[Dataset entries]
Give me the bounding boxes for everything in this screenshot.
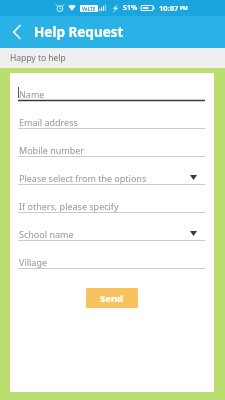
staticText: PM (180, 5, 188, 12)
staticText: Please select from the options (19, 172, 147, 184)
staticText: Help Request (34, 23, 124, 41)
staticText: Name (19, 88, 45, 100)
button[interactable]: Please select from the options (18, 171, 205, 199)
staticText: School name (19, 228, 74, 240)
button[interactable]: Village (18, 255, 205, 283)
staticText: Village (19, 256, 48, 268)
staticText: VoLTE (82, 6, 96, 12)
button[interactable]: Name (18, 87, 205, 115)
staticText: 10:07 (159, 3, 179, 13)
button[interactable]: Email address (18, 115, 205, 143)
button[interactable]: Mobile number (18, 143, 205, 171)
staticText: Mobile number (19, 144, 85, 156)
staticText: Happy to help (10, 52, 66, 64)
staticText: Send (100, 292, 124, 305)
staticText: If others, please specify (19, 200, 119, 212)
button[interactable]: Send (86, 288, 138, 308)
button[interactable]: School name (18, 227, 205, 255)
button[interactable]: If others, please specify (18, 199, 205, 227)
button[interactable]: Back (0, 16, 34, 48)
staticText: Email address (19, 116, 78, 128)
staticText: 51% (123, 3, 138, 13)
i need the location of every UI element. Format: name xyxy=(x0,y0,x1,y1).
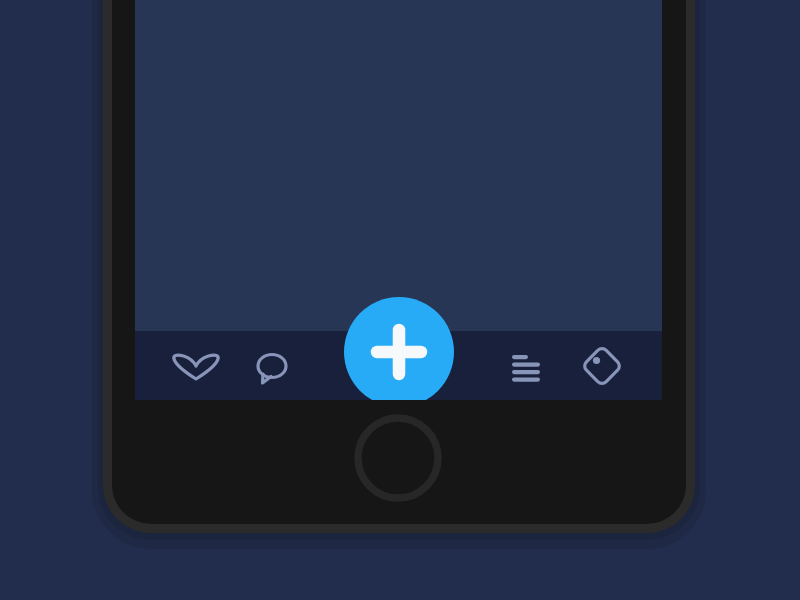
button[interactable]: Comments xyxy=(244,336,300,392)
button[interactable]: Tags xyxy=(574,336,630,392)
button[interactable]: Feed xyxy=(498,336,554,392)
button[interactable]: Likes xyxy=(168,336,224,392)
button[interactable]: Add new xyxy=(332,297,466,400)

### Aim of the exercise
Among the lines above, find those with the word "select". Copy them.

### Output of the exercise
staticText: Please select from the options (19, 172, 147, 184)
button[interactable]: Please select from the options (18, 171, 205, 199)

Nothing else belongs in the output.